** Extracted material **
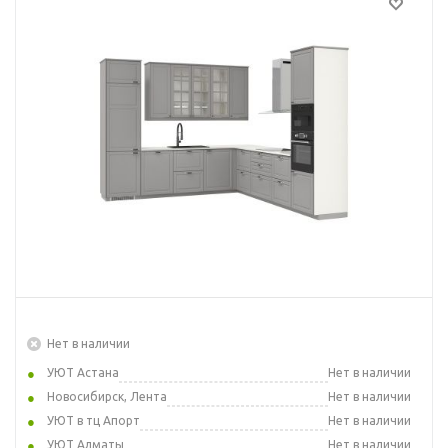
Нет в наличии
УЮТ Астана
Нет в наличии
Новосибирск, Лента
Нет в наличии
УЮТ в тц Апорт
Нет в наличии
УЮТ Алматы
Нет в наличии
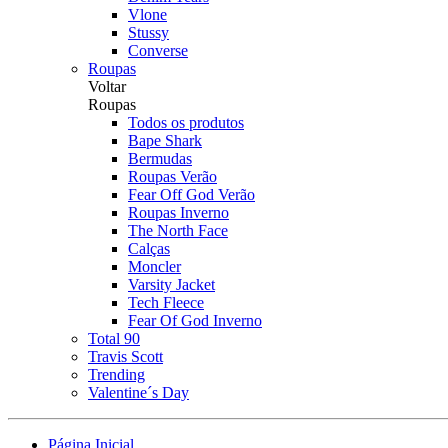
Vlone
Stussy
Converse
Roupas
Voltar
Roupas
Todos os produtos
Bape Shark
Bermudas
Roupas Verão
Fear Off God Verão
Roupas Inverno
The North Face
Calças
Moncler
Varsity Jacket
Tech Fleece
Fear Of God Inverno
Total 90
Travis Scott
Trending
Valentine´s Day
Página Inicial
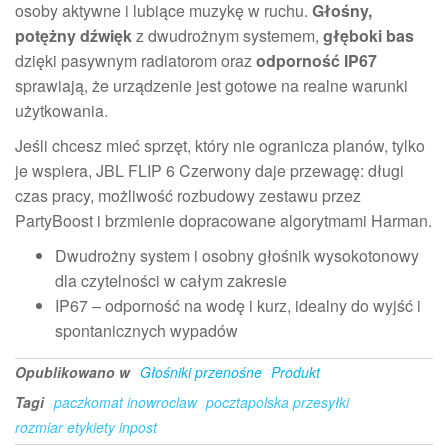
osoby aktywne i lubiące muzykę w ruchu.
Głośny,
potężny dźwięk
z dwudrożnym systemem,
głęboki bas
dzięki pasywnym radiatorom oraz
odporność IP67
sprawiają, że urządzenie jest gotowe na realne warunki
użytkowania.
Jeśli chcesz mieć sprzęt, który nie ogranicza planów, tylko
je wspiera, JBL FLIP 6 Czerwony daje przewagę: długi
czas pracy, możliwość rozbudowy zestawu przez
PartyBoost i brzmienie dopracowane algorytmami Harman.
Dwudrożny system i osobny głośnik wysokotonowy
dla czytelności w całym zakresie
IP67 – odporność na wodę i kurz, idealny do wyjść i
spontanicznych wypadów
Opublikowano w
Głośniki przenośne
Produkt
Tagi
paczkomat inowroclaw
pocztapolska przesyłki
rozmiar etykiety inpost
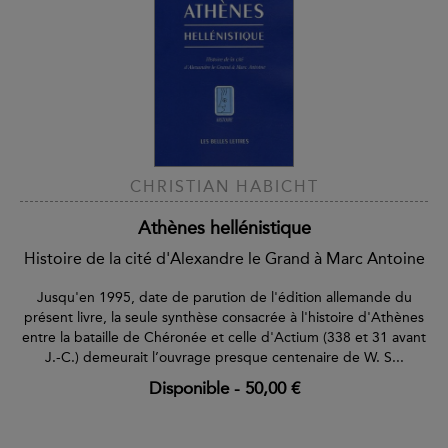
CHRISTIAN HABICHT
Athènes hellénistique
Histoire de la cité d'Alexandre le Grand à Marc Antoine
Jusqu'en 1995, date de parution de l'édition allemande du
présent livre, la seule synthèse consacrée à l'histoire d'Athènes
entre la bataille de Chéronée et celle d'Actium (338 et 31 avant
J.-C.) demeurait l’ouvrage presque centenaire de W. S...
Disponible
-
50,00 €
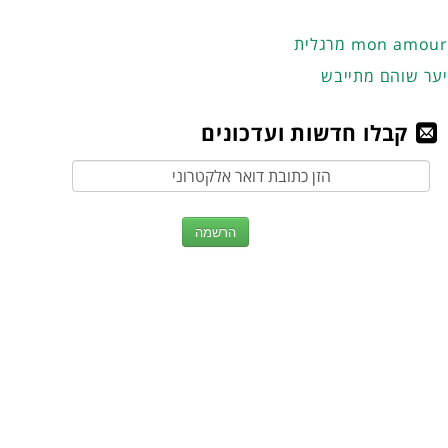
מרגלית mon amour
יער שוהם מתייבש
קבלו חדשות ועדכונים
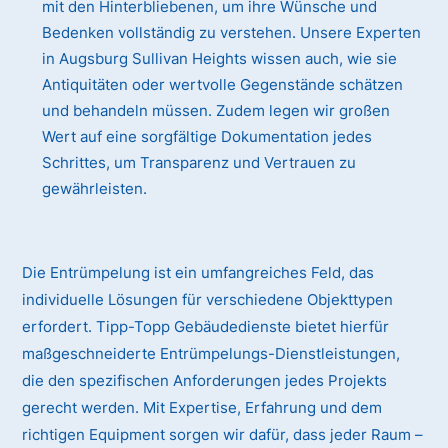
mit den Hinterbliebenen, um ihre Wünsche und
Bedenken vollständig zu verstehen. Unsere Experten
in Augsburg Sullivan Heights wissen auch, wie sie
Antiquitäten oder wertvolle Gegenstände schätzen
und behandeln müssen. Zudem legen wir großen
Wert auf eine sorgfältige Dokumentation jedes
Schrittes, um Transparenz und Vertrauen zu
gewährleisten.
Die Entrümpelung ist ein umfangreiches Feld, das
individuelle Lösungen für verschiedene Objekttypen
erfordert. Tipp-Topp Gebäudedienste bietet hierfür
maßgeschneiderte Entrümpelungs-Dienstleistungen,
die den spezifischen Anforderungen jedes Projekts
gerecht werden. Mit Expertise, Erfahrung und dem
richtigen Equipment sorgen wir dafür, dass jeder Raum –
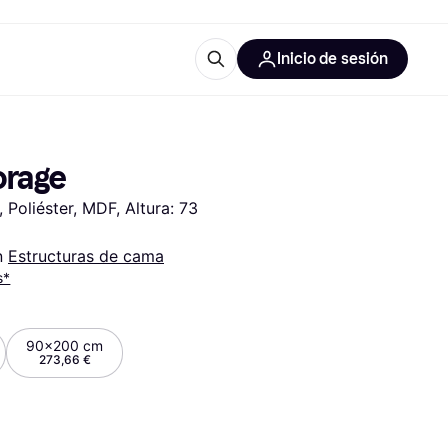
Inicio de sesión
Más información
les de oficina
Qué es Klarna?
orage
 Poliéster, MDF, Altura: 73 
 
Estructuras de cama
s*
las categorías
90x200 cm
273,66 €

** Task to carry out **
The output is the records exactly as they read, with no pictures in it.

** Answer box **
Нет в наличии
УЮТ Астана
Нет в наличии
Новосибирск, Лента
Нет в наличии
УЮТ в тц Апорт
Нет в наличии
УЮТ Алматы
Нет в наличии
Vlone
Stussy
Converse
Roupas
Voltar
Roupas
Todos os produtos
Bape Shark
Bermudas
Roupas Verão
Fear Off God Verão
Roupas Inverno
The North Face
Calças
Moncler
Varsity Jacket
Tech Fleece
Fear Of God Inverno
Total 90
Travis Scott
Trending
Valentine´s Day
Página Inicial
osoby aktywne i lubiące muzykę w ruchu.
Głośny,
potężny dźwięk
z dwudrożnym systemem,
głęboki bas
dzięki pasywnym radiatorom oraz
odporność IP67
sprawiają, że urządzenie jest gotowe na realne warunki
użytkowania.
Jeśli chcesz mieć sprzęt, który nie ogranicza planów, tylko
je wspiera, JBL FLIP 6 Czerwony daje przewagę: długi
czas pracy, możliwość rozbudowy zestawu przez
PartyBoost i brzmienie dopracowane algorytmami Harman.
Dwudrożny system i osobny głośnik wysokotonowy
dla czytelności w całym zakresie
IP67 – odporność na wodę i kurz, idealny do wyjść i
spontanicznych wypadów
Opublikowano w
Głośniki przenośne
Produkt
Tagi
paczkomat inowroclaw
pocztapolska przesyłki
rozmiar etykiety inpost
CHRISTIAN HABICHT
Athènes hellénistique
Histoire de la cité d'Alexandre le Grand à Marc Antoine
Jusqu'en 1995, date de parution de l'édition allemande du
présent livre, la seule synthèse consacrée à l'histoire d'Athènes
entre la bataille de Chéronée et celle d'Actium (338 et 31 avant
J.-C.) demeurait l’ouvrage presque centenaire de W. S...
Disponible
-
50,00 €
מרגלית mon amour
יער שוהם מתייבש
קבלו חדשות ועדכונים
mit den Hinterbliebenen, um ihre Wünsche und
Bedenken vollständig zu verstehen. Unsere Experten
in Augsburg Sullivan Heights wissen auch, wie sie
Antiquitäten oder wertvolle Gegenstände schätzen
und behandeln müssen. Zudem legen wir großen
Wert auf eine sorgfältige Dokumentation jedes
Schrittes, um Transparenz und Vertrauen zu
gewährleisten.
Die Entrümpelung ist ein umfangreiches Feld, das
individuelle Lösungen für verschiedene Objekttypen
erfordert. Tipp-Topp Gebäudedienste bietet hierfür
maßgeschneiderte Entrümpelungs-Dienstleistungen,
die den spezifischen Anforderungen jedes Projekts
gerecht werden. Mit Expertise, Erfahrung und dem
richtigen Equipment sorgen wir dafür, dass jeder Raum –
Inicio de sesión
Más información
les de oficina
Qué es Klarna?
orage
 Poliéster, MDF, Altura: 73 
 
Estructuras de cama
s*
las categorías
90x200 cm
273,66 €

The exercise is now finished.